On February 22, 2011, the U.S. Food and Drug Administration (FDA) informed healthcare professionals that drug labels for the entire class of antipsychotic drugs have been updated to include warnings regarding the use of antipsychotic drugs during pregnancy. The new drug labels now contain more details on the potential risk for abnormal muscle movements (extrapyramidal signs or EPS) and withdrawal symptoms in newborns exposed to these drugs during the third trimester of pregnancy.
This data was derived from a search of the FDA’s Adverse Event Reporting System (AERS) database up to October 29, 2008. The study identified 69 cases of neonatal EPS or withdrawal with all antipsychotic drugs. The report states that “the symptoms of EPS and withdrawal in newborns may include agitation, abnormally increased or decreased muscle tone, tremor, sleepiness, severe difficulty breathing, and difficulty in feeding. In some newborns, the symptoms subside within hours or days and do not require specific treatment; other newborns may require longer hospital stays.”
Older or typical antipsychotic medications have been used during pregnancy since the 1950s. Although the data are relatively sparse, extrapyramidal symptoms, such as increased muscle tone and tremor, have been observed in some infants exposed to older antipsychotic medications, such as chlorpromazine, There is much less data on the use of the newer antipsychotic medications, and most of this data have been derived from small case series or adverse event reporting. The largest of these studies investigated exposure to risperidone. In this review of 713 pregnancies, 516 of which were prospectively ascertained, there were 21 newborns with self-limited symptoms suggestive of EPS or withdrawal.
While adverse event reporting is important for signaling a potential problem associated with a particular medication, it does not yield accurate information regarding the prevalence of an adverse event. By definition, this approach overestimates the risk of adverse events because positive outcomes are typically not reported and there is no information regarding the total number of individuals exposed. Larger prospective studies are required to accurately determine the prevalence of adverse events associated with exposure to antipsychotic medications during pregnancy.
The FDA notes other significant limitations of the report: “A majority of the cases were confounded by other factors, including concomitant use of other drugs known to be associated with withdrawal symptoms (antidepressants, benzodiazepines, non-benzodiazepine hypnotics and opioids), prematurity, congenital malformations, and obstetrical and perinatal complications (placental problems, pre-eclampsia). However, there were some cases which suggest that neonatal EPS and withdrawal may occur with antipsychotics alone.” It should also be noted that psychiatric illness itself (in the absence of medication exposure) may increase the risk of poor neonatal outcomes.
The Bottom Line:
- Healthcare professionals should be aware of the potential for adverse effects related to exposure to antipsychotic medications in newborns and should discuss these risks with women who may be treated when these medications during pregnancy.

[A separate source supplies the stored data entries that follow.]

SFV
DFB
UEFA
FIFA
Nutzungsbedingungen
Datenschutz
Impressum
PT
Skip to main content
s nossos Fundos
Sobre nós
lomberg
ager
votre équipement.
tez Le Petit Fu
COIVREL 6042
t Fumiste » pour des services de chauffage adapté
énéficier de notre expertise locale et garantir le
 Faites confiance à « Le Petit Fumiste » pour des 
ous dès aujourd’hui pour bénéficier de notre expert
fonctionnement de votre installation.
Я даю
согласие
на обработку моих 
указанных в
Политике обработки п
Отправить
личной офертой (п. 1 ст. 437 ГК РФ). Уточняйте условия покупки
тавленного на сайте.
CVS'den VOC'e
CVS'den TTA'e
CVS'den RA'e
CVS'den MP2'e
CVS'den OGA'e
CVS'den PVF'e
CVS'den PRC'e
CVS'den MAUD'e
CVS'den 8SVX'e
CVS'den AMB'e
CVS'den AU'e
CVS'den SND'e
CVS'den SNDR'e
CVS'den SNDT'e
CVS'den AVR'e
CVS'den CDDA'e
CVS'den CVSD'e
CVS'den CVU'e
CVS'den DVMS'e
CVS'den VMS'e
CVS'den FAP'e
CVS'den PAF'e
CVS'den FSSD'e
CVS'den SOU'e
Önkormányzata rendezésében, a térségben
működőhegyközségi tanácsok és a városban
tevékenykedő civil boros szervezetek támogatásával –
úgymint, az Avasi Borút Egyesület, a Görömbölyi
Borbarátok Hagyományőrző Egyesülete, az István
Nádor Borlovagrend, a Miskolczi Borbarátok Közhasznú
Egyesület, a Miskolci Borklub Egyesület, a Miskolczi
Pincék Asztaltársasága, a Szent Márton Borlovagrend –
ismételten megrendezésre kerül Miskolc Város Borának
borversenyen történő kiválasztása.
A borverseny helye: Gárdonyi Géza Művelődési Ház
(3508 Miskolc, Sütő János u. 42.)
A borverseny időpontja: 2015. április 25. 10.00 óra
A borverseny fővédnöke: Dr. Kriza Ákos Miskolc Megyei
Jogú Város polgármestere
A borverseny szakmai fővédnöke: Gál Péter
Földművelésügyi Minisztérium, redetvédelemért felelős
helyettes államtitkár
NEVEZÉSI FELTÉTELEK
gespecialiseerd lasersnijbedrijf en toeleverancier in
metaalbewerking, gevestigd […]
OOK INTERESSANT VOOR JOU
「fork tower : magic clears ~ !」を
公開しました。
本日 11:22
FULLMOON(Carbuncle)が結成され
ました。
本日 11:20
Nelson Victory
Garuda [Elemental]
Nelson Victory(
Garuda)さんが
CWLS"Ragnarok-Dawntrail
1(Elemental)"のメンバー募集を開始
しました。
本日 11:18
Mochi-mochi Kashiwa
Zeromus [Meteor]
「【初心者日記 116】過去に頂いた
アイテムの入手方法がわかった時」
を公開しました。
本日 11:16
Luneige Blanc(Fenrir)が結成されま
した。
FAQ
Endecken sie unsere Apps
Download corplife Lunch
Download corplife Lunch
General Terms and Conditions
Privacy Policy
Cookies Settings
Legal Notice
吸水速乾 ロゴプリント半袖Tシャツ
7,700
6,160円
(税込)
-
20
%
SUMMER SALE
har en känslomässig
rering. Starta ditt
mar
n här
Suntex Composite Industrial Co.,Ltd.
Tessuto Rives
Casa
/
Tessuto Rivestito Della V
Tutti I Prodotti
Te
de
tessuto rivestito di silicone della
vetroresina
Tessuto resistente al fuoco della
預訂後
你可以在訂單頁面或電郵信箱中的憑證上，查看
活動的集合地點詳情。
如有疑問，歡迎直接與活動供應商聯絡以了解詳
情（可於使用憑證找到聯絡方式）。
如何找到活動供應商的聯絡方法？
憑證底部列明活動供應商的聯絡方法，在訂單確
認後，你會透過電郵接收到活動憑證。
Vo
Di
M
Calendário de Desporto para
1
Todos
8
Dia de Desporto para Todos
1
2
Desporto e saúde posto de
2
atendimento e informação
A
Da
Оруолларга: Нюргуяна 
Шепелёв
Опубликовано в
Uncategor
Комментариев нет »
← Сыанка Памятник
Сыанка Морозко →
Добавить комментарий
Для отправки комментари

- Alternative medications may be appropriate for some women; however, it must be acknowledged that some women, specifically those with psychotic disorders, may require an antipsychotic medication to maintain stability during pregnancy.
- Patients should not stop taking these medications if they become pregnant without talking to their healthcare provider.
- Abrupt discontinuation of antipsychotic medications can significantly increase the risk of illness relapse.